Repeat every line of the data exactly; the pictures stay out.

[TASK INPUTS Boundary: Start]

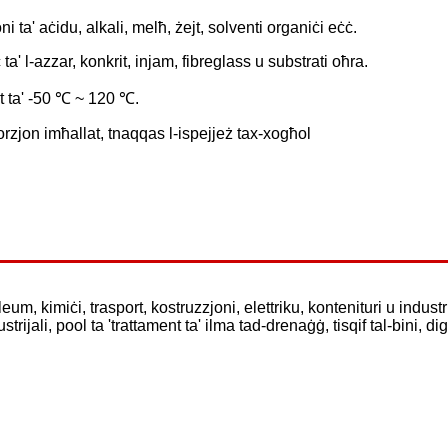
i ta' aċidu, alkali, melħ, żejt, solventi organiċi eċċ.
 ta' l-azzar, konkrit, injam, fibreglass u substrati oħra.
nt ta' -50 ℃ ~ 120 ℃.
rzjon imħallat, tnaqqas l-ispejjeż tax-xogħol
leum, kimiċi, trasport, kostruzzjoni, elettriku, kontenituri u industr
rijali, pool ta 'trattament ta' ilma tad-drenaġġ, tisqif tal-bini, di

[TASK INPUTS Boundary: End]

EXERCISE RESPONSE:
i ta' aċidu, alkali, melħ, żejt, solventi organiċi eċċ.
 ta' l-azzar, konkrit, injam, fibreglass u substrati oħra.
nt ta' -50 ℃ ~ 120 ℃.
rzjon imħallat, tnaqqas l-ispejjeż tax-xogħol
leum, kimiċi, trasport, kostruzzjoni, elettriku, kontenituri u industr
rijali, pool ta 'trattament ta' ilma tad-drenaġġ, tisqif tal-bini, di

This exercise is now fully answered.